Effective space management helps organizations maximize existing corporate real estate by saving space and energy utilization, and improves employee satisfaction. But while this solution seems obvious, it’s often overlooked. In many cases, leaders are focused so much on business growth, recruitment and retention, they miss the money-saving power quite literally under their feet.
A well-formed space management strategy is critical to the health of an organization. But getting started isn’t always easy. To ensure you can fulfill your space optimization goals, ask yourself the following five questions.
1. How are we collecting and analyzing data?
Lack of data is problematic, but so is not using it effectively. With data, facilities leaders can identify how much space your organization has and project how much you will need in the future, including space allocations and chargebacks. But how are you collecting this data? And what happens once it’s been compiled?

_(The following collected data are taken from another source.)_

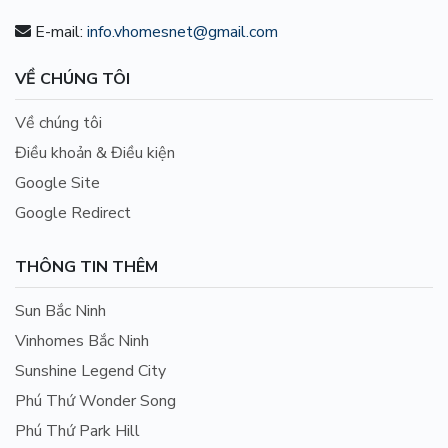
E-mail:
info.vhomesnet@gmail.com
VỀ CHÚNG TÔI
Về chúng tôi
Điều khoản & Điều kiện
Google Site
Google Redirect
THÔNG TIN THÊM
Sun Bắc Ninh
Vinhomes Bắc Ninh
Sunshine Legend City
Phú Thứ Wonder Song
Phú Thứ Park Hill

If the answer includes using spreadsheets and paper floor plans, you need a major update to keep up with the competition. It’s a good time to implement a space management system that not only tracks your data, but keeps it in one database to aid analysis. Your data will be the underpinning of your space management strategy.
2. What areas are used least and what are the patterns?

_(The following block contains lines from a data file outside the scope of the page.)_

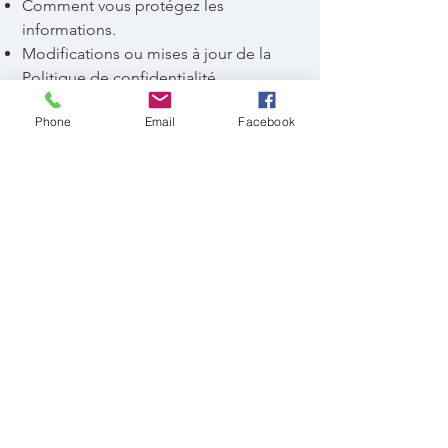
Comment vous protégez les
informations.
Modifications ou mises à jour de la
Politique de confidentialité.
Phone
Email
Facebook
Cliquez ici
pour des informations plus
détaillées sur comment formuler votre
politique de confidentialité.
📍 Route de Dinant 8e, 6800
Libramont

Armed with a new set of space utilization data, facilities leaders can investigate how areas of the corporate campus are being used. Because wasted space means wasted money, the first places FMs will want to look are the empty ones.
What areas are underutilized by your workforce and why? Look at repetitive behavior to discover unoccupied areas. Don’t be afraid to ask your workforce about the black holes in your building. Chances are your employees will offer some practical insight that will help you design the best route out of an underused resource.

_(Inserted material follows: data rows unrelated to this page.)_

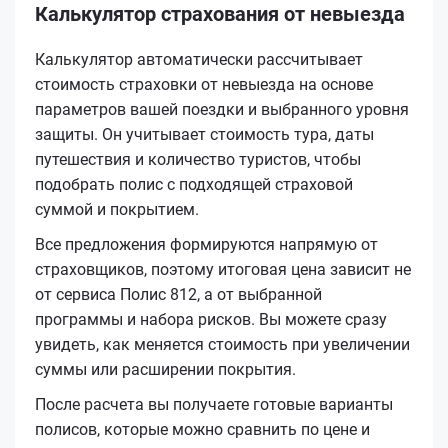
Калькулятор страхования от невыезда
Калькулятор автоматически рассчитывает
стоимость страховки от невыезда на основе
параметров вашей поездки и выбранного уровня
защиты. Он учитывает стоимость тура, даты
путешествия и количество туристов, чтобы
подобрать полис с подходящей страховой
суммой и покрытием.
Все предложения формируются напрямую от
страховщиков, поэтому итоговая цена зависит не
от сервиса Полис 812, а от выбранной
программы и набора рисков. Вы можете сразу
увидеть, как меняется стоимость при увеличении
суммы или расширении покрытия.
После расчета вы получаете готовые варианты
полисов, которые можно сравнить по цене и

3. Are there enough flexible workspace options?
Start by considering whether there is a variety of engaging workspaces driven by your property, people and work culture. In the new age of work mobility, evaluating the flexibility of the workspace is important not only for employee efficiency, but also the future of your company.
If you’re still in the design phase, make sure you’re thinking ahead regarding the adaptability, diversity and mobility of the workspace to avoid major budget pitfalls like relocation. You need spaces that will support the growth and changes of your company over time; otherwise, your real estate could be a dead end for your business.
4. Are more people working remotely than expected?
Working from home has many benefits for your employees by offering greater flexibility and less time sitting in rush-hour traffic. And remote employees use fewer office resources — which can be great news for your budget.
For facilities leaders, a mobile workforce can translate to fewer but more highly utilized workstations, conference rooms and other important facilities. Prevent generic spaces at all costs, because they confuse your workers. Consider the following:
- How do your employees identify their territory on campus?
- When they’re on the move, what are the personal markers that can ground them in the space?
- What kind of storage do they need?
Flexible workspaces along with space management tracking will allow you to respond to the inevitable shifts in workforce that keep your company moving forward.
5. What days/times of day are spaces most populated and why?
Along with exposing vacant or underutilized areas, you’ll want to identify the spaces that are most popular. Consider the following:
- What rooms are employees using most for meetings?
- What aspects of the space make it attractive?
- Which areas are most congested?
- What areas can you repurpose to create the most efficient office flow?
As you designate workspaces, keep in mind adaptability is key. This will save spaces from being overused, raking in unwanted costs in repair and equipment replacement.
Savings, no matter how great, are not a substitute for strategy. Mismanaging or ignoring space utilization can be the silent killer of a company. Successful space optimization, however, will improve employee morale and productivity, and contribute to positive growth and collaborative opportunities across your organization.